***** RECORDS FOR THE EXERCISE
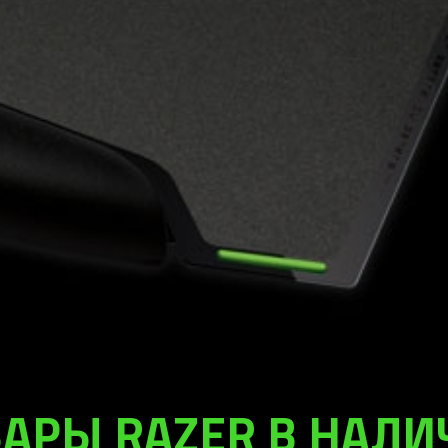
АРЫ RAZER В НАЛ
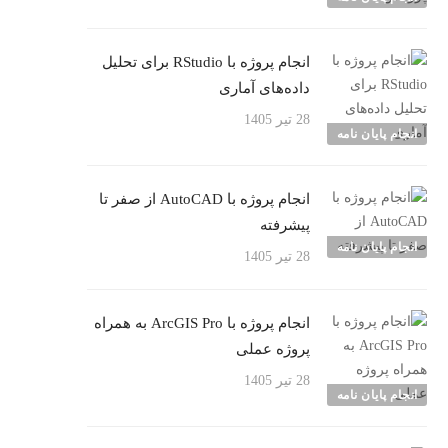
انجام پروژه با RStudio برای تحلیل
داده‌های آماری
28 تیر 1405
انجام پایان نامه
انجام پروژه با AutoCAD از صفر تا
پیشرفته
انجام پایان نامه
28 تیر 1405
انجام پروژه با ArcGIS Pro به همراه
پروژه عملی
28 تیر 1405
انجام پایان نامه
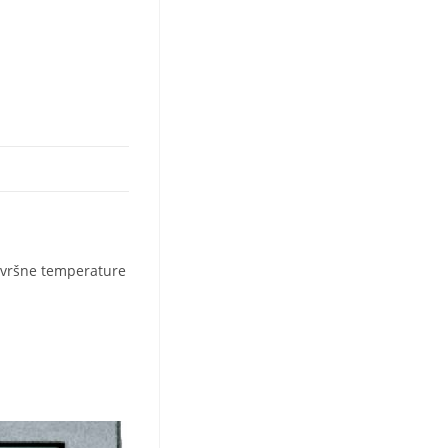
k vršne temperature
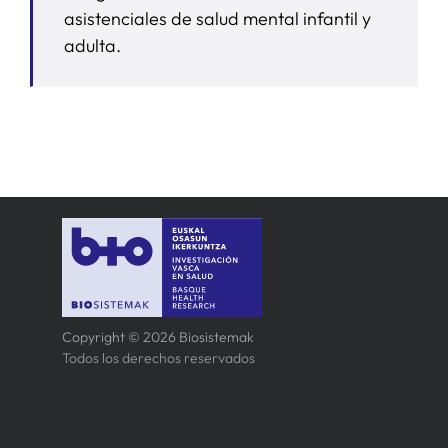
asistenciales de salud mental infantil y
adulta.
Copyright © 2026 Biosistemak
Todos los derechos reservados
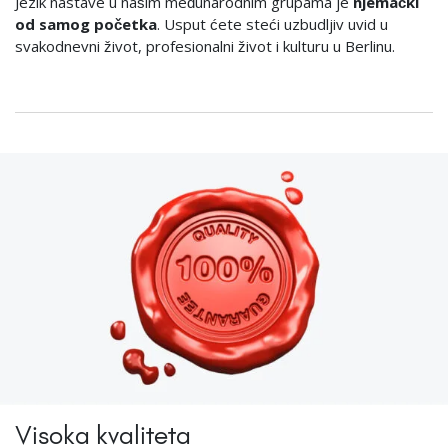
Jezik nastave u našim međunarodnim grupama je
njemački
od samog početka
. Usput ćete steći uzbudljiv uvid u
svakodnevni život, profesionalni život i kulturu u Berlinu.
Visoka kvaliteta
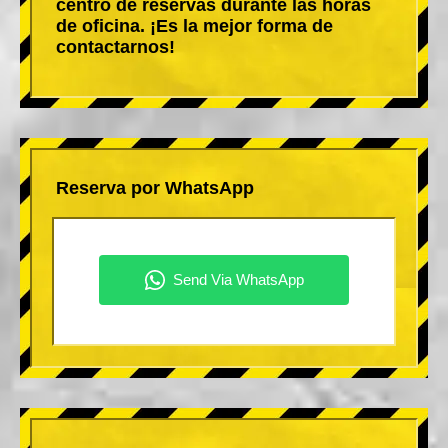
centro de reservas durante las horas
de oficina. ¡Es la mejor forma de
contactarnos!
Reserva por WhatsApp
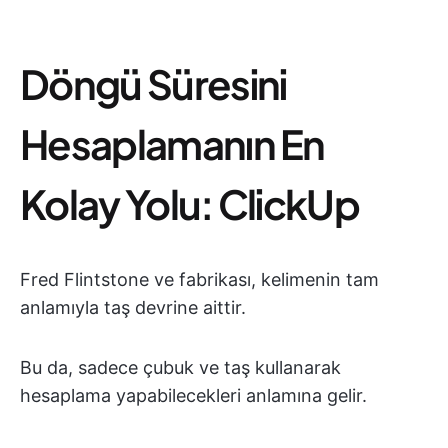
Döngü Süresini
Hesaplamanın En
Kolay Yolu: ClickUp
Fred Flintstone ve fabrikası, kelimenin tam
anlamıyla taş devrine aittir.
Bu da, sadece çubuk ve taş kullanarak
hesaplama yapabilecekleri anlamına gelir.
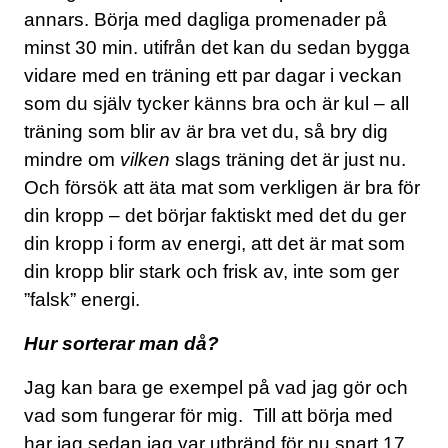
annars. Börja med dagliga promenader på
minst 30 min. utifrån det kan du sedan bygga
vidare med en träning ett par dagar i veckan
som du själv tycker känns bra och är kul – all
träning som blir av är bra vet du, så bry dig
mindre om
vilken
slags träning det är just nu.
Och försök att äta mat som verkligen är bra för
din kropp – det börjar faktiskt med det du ger
din kropp i form av energi, att det är mat som
din kropp blir stark och frisk av, inte som ger
”falsk” energi.
Hur sorterar man då?
Jag kan bara ge exempel på vad jag gör och
vad som fungerar för mig. Till att börja med
har jag sedan jag var utbränd för nu snart 17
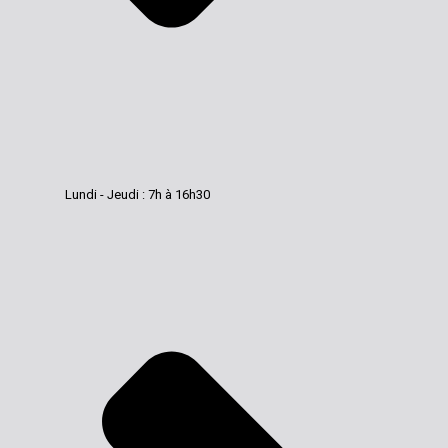
Lundi - Jeudi : 7h à 16h30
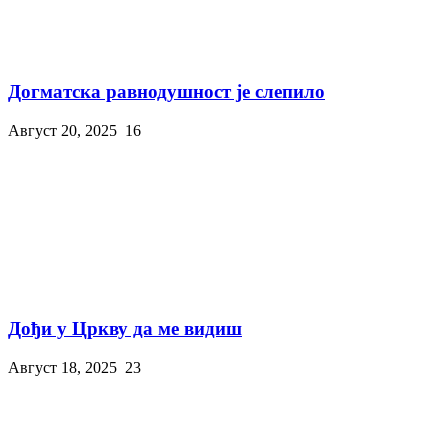
Догматска равнодушност је слепило
Август 20, 2025
16
Дођи у Цркву да ме видиш
Август 18, 2025
23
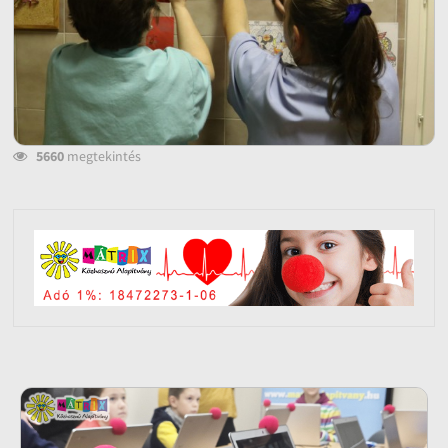
5660
megtekintés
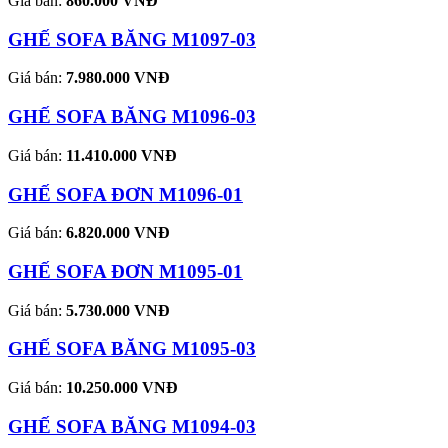
Giá bán:
860.000 VNĐ
GHẾ SOFA BĂNG M1097-03
Giá bán:
7.980.000 VNĐ
GHẾ SOFA BĂNG M1096-03
Giá bán:
11.410.000 VNĐ
GHẾ SOFA ĐƠN M1096-01
Giá bán:
6.820.000 VNĐ
GHẾ SOFA ĐƠN M1095-01
Giá bán:
5.730.000 VNĐ
GHẾ SOFA BĂNG M1095-03
Giá bán:
10.250.000 VNĐ
GHẾ SOFA BĂNG M1094-03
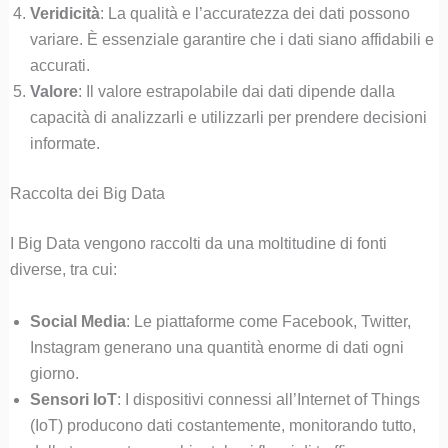
Veridicità
: La qualità e l’accuratezza dei dati possono
variare. È essenziale garantire che i dati siano affidabili e
accurati.
Valore
: Il valore estrapolabile dai dati dipende dalla
capacità di analizzarli e utilizzarli per prendere decisioni
informate.
Raccolta dei Big Data
I Big Data vengono raccolti da una moltitudine di fonti
diverse, tra cui:
Social Media
: Le piattaforme come Facebook, Twitter,
Instagram generano una quantità enorme di dati ogni
giorno.
Sensori IoT
: I dispositivi connessi all’Internet of Things
(IoT) producono dati costantemente, monitorando tutto,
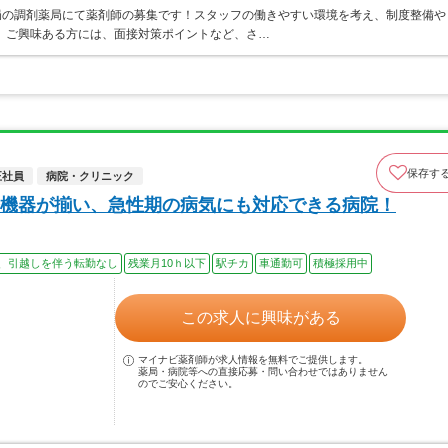
開局の調剤薬局にて薬剤師の募集です！スタッフの働きやすい環境を考え、制度整備や
 ご興味ある方には、面接対策ポイントなど、さ…
保存す
正社員
病院・クリニック
機器が揃い、急性期の病気にも対応できる病院！
、引越しを伴う転勤なし
残業月10ｈ以下
駅チカ
車通勤可
積極採用中
この求人に興味がある
マイナビ薬剤師が求人情報を無料でご提供します。
薬局・病院等への直接応募・問い合わせではありません
のでご安心ください。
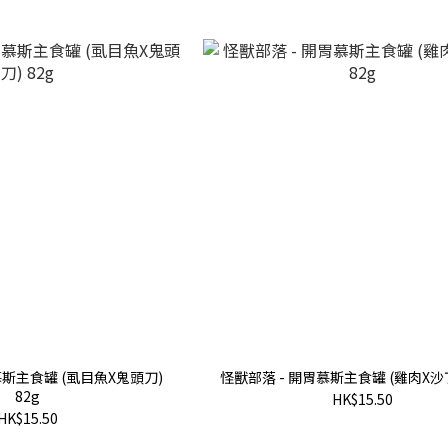
慕斯主食罐 (虱目魚X鬼頭刀)
怪獸部落 - 開胃慕斯主食罐 (雞肉X沙丁
82g
HK$15.50
HK$15.50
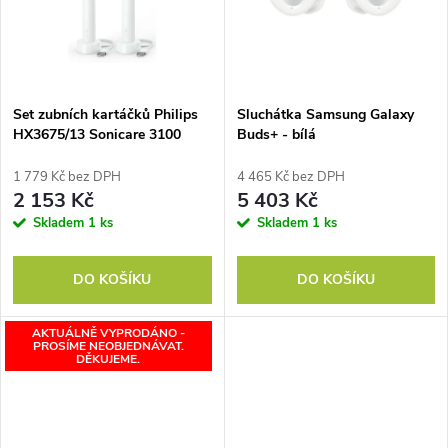
Set zubních kartáčků Philips
Sluchátka Samsung Galaxy
HX3675/13 Sonicare 3100
Buds+ - bílá
1 779 Kč bez DPH
4 465 Kč bez DPH
2 153 Kč
5 403 Kč
Skladem
1 ks
Skladem
1 ks
DO KOŠÍKU
DO KOŠÍKU
AKTUÁLNĚ VYPRODÁNO -
PROSÍME NEOBJEDNÁVAT.
DĚKUJEME.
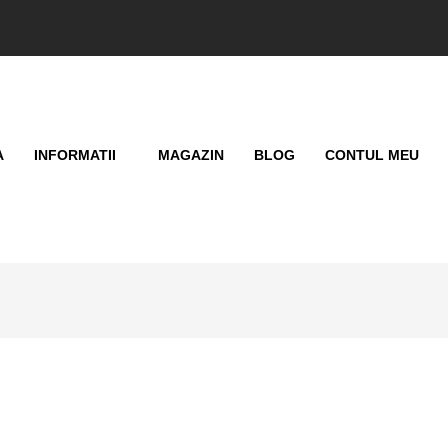
A
INFORMATII
MAGAZIN
BLOG
CONTUL MEU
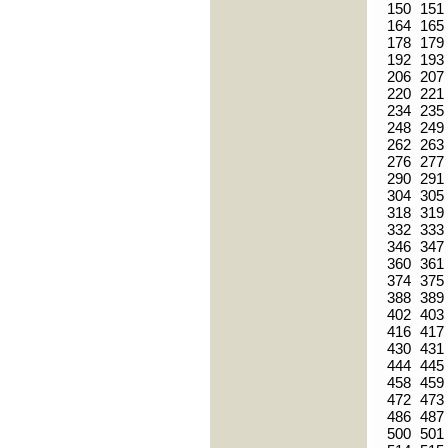
150
151
164
165
178
179
192
193
206
207
220
221
234
235
248
249
262
263
276
277
290
291
304
305
318
319
332
333
346
347
360
361
374
375
388
389
402
403
416
417
430
431
444
445
458
459
472
473
486
487
500
501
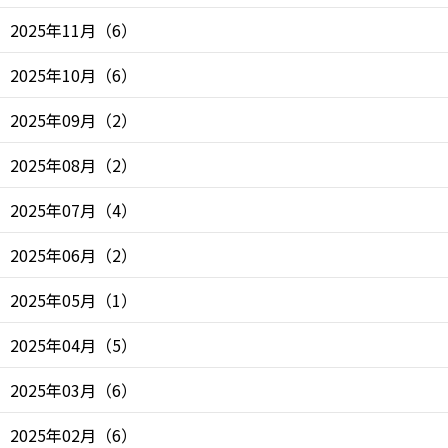
2025年11月
（
6
）
2025年10月
（
6
）
2025年09月
（
2
）
2025年08月
（
2
）
2025年07月
（
4
）
2025年06月
（
2
）
2025年05月
（
1
）
2025年04月
（
5
）
2025年03月
（
6
）
2025年02月
（
6
）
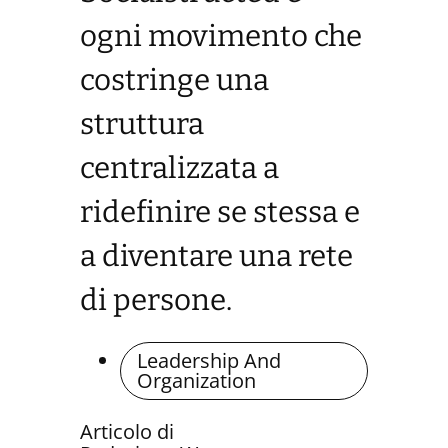
ogni movimento che
costringe una
struttura
centralizzata a
ridefinire se stessa e
a diventare una rete
di persone.
Leadership And
Organization
Articolo di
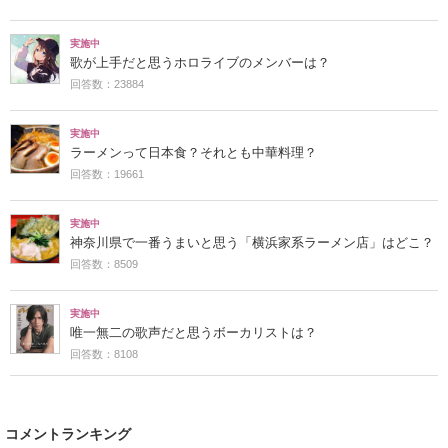
実施中
歌が上手だと思うホロライブのメンバーは？
回答数：23884
実施中
ラーメンって日本食？それとも中華料理？
回答数：19661
実施中
神奈川県で一番うまいと思う「横浜家系ラーメン店」はどこ？
回答数：8509
実施中
唯一無二の歌声だと思うボーカリストは？
回答数：8108
コメントランキング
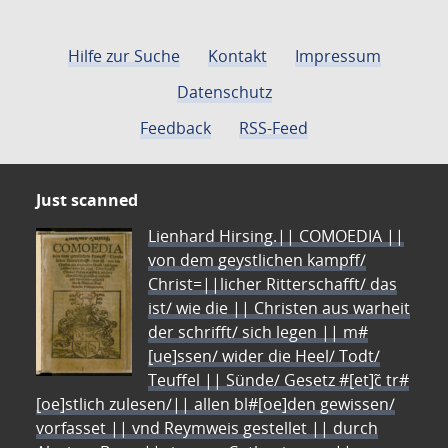
Hilfe zur Suche
Kontakt
Impressum
Datenschutz
Feedback
RSS-Feed
Just scanned
Lienhard Hirsing.|| COMOEDIA ||
von dem geystlichen kampff/
Christ=||licher Ritterschafft/ das
ist/ wie die || Christen aus warheit
der schrifft/ sich legen || m#
[ue]ssen/ wider die Heel/ Todt/
Teuffel || Sünde/ Gesetz #[et]c̃ tr#
[oe]stlich zulesen/|| allen bl#[oe]den gewissen/
vorfasset || vnd Reymweis gestellet || durch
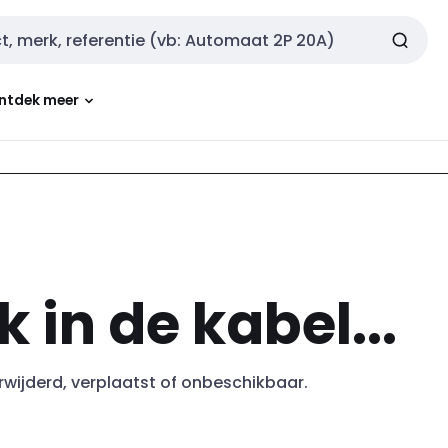
ntdek meer
k in de kabel...
erwijderd, verplaatst of onbeschikbaar.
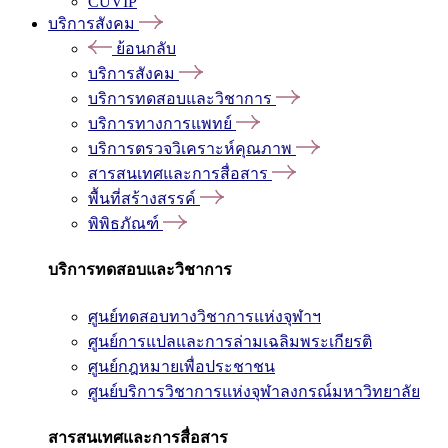
CUVIP
บริการสังคม
ย้อนกลับ
บริการสังคม
บริการทดสอบและวิชาการ
บริการทางการแพทย์
บริการตรวจวิเคราะห์คุณภาพ
สารสนเทศและการสื่อสาร
พื้นที่สร้างสรรค์
พิพิธภัณฑ์
บริการทดสอบและวิชาการ
ศูนย์ทดสอบทางวิชาการแห่งจุฬาฯ
ศูนย์การแปลและการล่ามเฉลิมพระเกียรติ
ศูนย์กฎหมายเพื่อประชาชน
ศูนย์บริการวิชาการแห่งจุฬาลงกรณ์มหาวิทยาลัย
สารสนเทศและการสื่อสาร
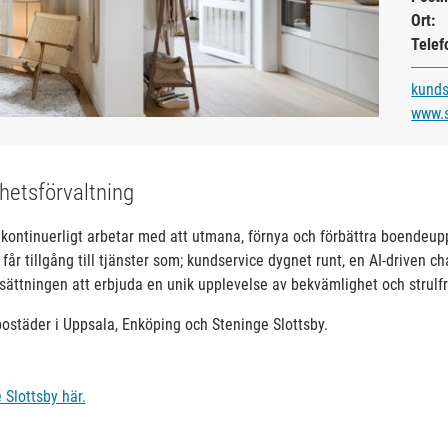
Ort:
Telef
kund
www.
hetsförvaltning
kontinuerligt arbetar med att utmana, förnya och förbättra boendeup
år tillgång till tjänster som; kundservice dygnet runt, en AI-driven c
sättningen att erbjuda en unik upplevelse av bekvämlighet och strulfr
ostäder i Uppsala, Enköping och Steninge Slottsby.
 Slottsby här.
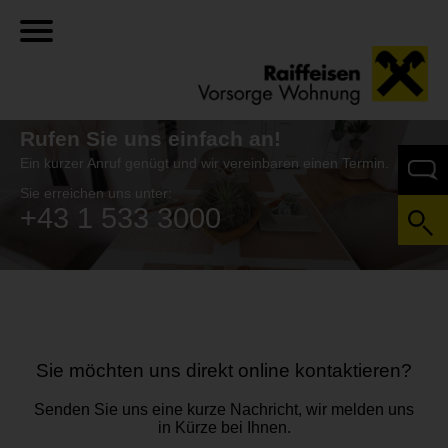
Rufen Sie
uns einfach an!
Ein kurzer Anruf genügt und wir vereinbaren einen Termin.
Sie erreichen uns unter:
+43 1 533 3000
Sie möchten uns direkt online kontaktieren?
Senden Sie uns eine kurze Nachricht, wir melden uns
in Kürze bei Ihnen.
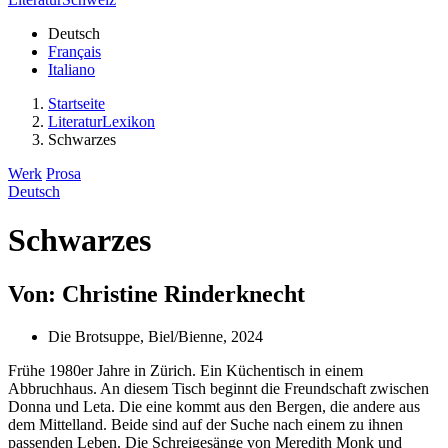
Deutsch
Français
Italiano
Startseite
LiteraturLexikon
Schwarzes
Werk
Prosa
Deutsch
Schwarzes
Von: Christine Rinderknecht
Die Brotsuppe, Biel/Bienne, 2024
Frühe 1980er Jahre in Zürich. Ein Küchentisch in einem
Abbruchhaus. An diesem Tisch beginnt die Freundschaft zwischen
Donna und Leta. Die eine kommt aus den Bergen, die andere aus
dem Mittelland. Beide sind auf der Suche nach einem zu ihnen
passenden Leben. Die Schreigesänge von Meredith Monk und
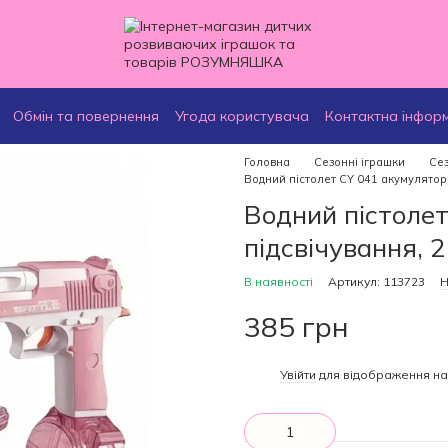
Обмін та повернення
Угода користувача
Контактна інфор
Головна
Сезонні іграшки
Сез
Водний пістолет CY 041 акумулятор 3
Водний пістолет
підсвічування, 
В наявності
Артикул: 113723
Н
385 грн
%
Увійти
для відображення на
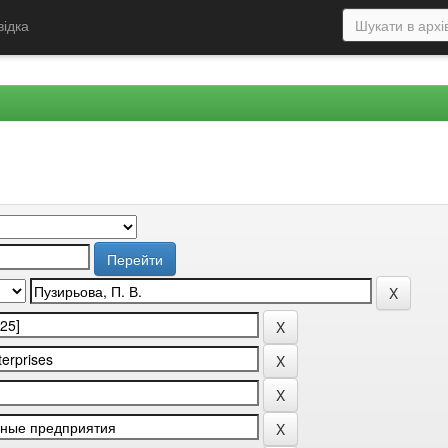
відка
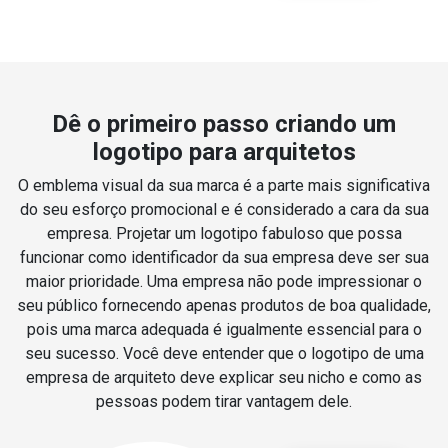
Dê o primeiro passo criando um
logotipo para arquitetos
O emblema visual da sua marca é a parte mais significativa
do seu esforço promocional e é considerado a cara da sua
empresa. Projetar um logotipo fabuloso que possa
funcionar como identificador da sua empresa deve ser sua
maior prioridade. Uma empresa não pode impressionar o
seu público fornecendo apenas produtos de boa qualidade,
pois uma marca adequada é igualmente essencial para o
seu sucesso. Você deve entender que o logotipo de uma
empresa de arquiteto deve explicar seu nicho e como as
pessoas podem tirar vantagem dele.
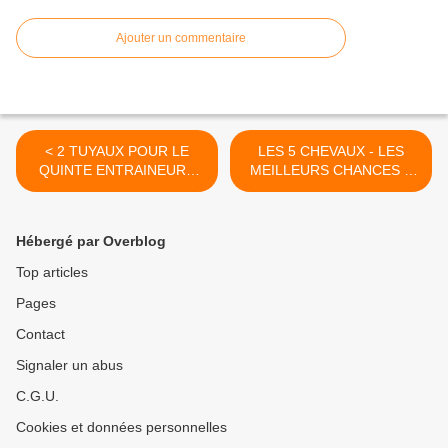
Ajouter un commentaire
< 2 TUYAUX POUR LE
LES 5 CHEVAUX - LES
QUINTE ENTRAINEURS
MEILLEURS CHANCES A
CHAUD Bouillant
12 H 00 >
Hébergé par Overblog
Top articles
Pages
Contact
Signaler un abus
C.G.U.
Cookies et données personnelles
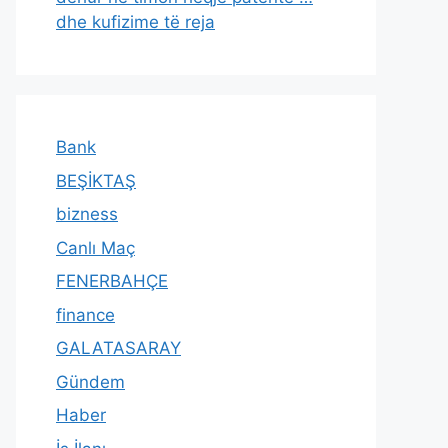
dhe kufizime të reja
Bank
BEŞİKTAŞ
bizness
Canlı Maç
FENERBAHÇE
finance
GALATASARAY
Gündem
Haber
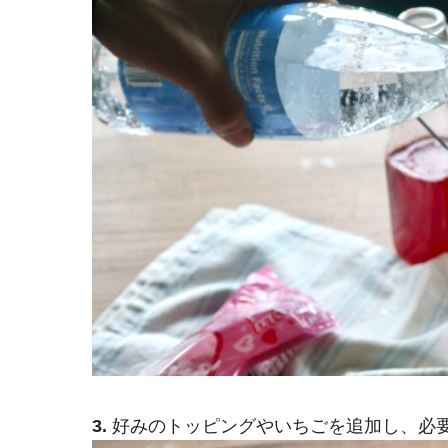
3.
好みのトッピングやいちごを追加し、必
**********
WHAT YOU NEED TO DO: Everything from the top line of the data down to and including the line with "Todos los derechos reservados" is to be copied, except the pictures.

ANSWER FOR THE TASK:
АРЫ RAZER В НАЛ
انجام پروژه با RStudio برای تحلیل
داده‌های آماری
28 تیر 1405
انجام پایان نامه
انجام پروژه با AutoCAD از صفر تا
پیشرفته
انجام پایان نامه
28 تیر 1405
انجام پروژه با ArcGIS Pro به همراه
پروژه عملی
28 تیر 1405
انجام پایان نامه
k vršne temperature
asistenciales de salud mental infantil y
adulta.
Copyright © 2026 Biosistemak
Todos los derechos reservados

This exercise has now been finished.